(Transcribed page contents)

===============

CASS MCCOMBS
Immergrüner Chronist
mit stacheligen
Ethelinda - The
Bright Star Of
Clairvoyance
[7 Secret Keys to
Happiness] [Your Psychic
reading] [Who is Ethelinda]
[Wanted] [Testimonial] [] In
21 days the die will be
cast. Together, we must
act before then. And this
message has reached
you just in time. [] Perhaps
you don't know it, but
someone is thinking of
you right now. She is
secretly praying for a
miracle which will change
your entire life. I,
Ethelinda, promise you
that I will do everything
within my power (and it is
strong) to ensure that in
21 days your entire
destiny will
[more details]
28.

===============

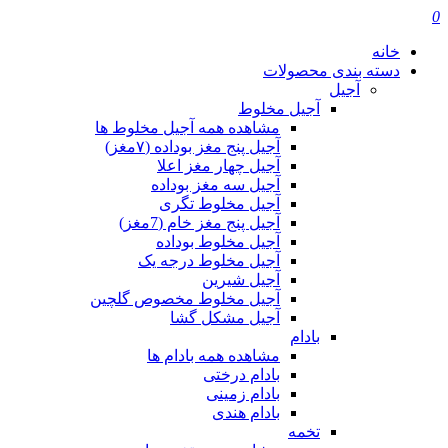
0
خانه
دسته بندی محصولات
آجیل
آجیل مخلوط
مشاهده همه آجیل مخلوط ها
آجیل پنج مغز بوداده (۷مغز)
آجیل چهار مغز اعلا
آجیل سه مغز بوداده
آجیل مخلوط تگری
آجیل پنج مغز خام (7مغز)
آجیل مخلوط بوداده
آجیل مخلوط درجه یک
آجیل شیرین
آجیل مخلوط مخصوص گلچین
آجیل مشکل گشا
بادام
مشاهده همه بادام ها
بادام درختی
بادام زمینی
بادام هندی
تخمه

===============

## Your goal
Look through the data above for the string "بادام" and copy every line where it appears.

## Finished task
بادام
مشاهده همه بادام ها
بادام درختی
بادام زمینی
بادام هندی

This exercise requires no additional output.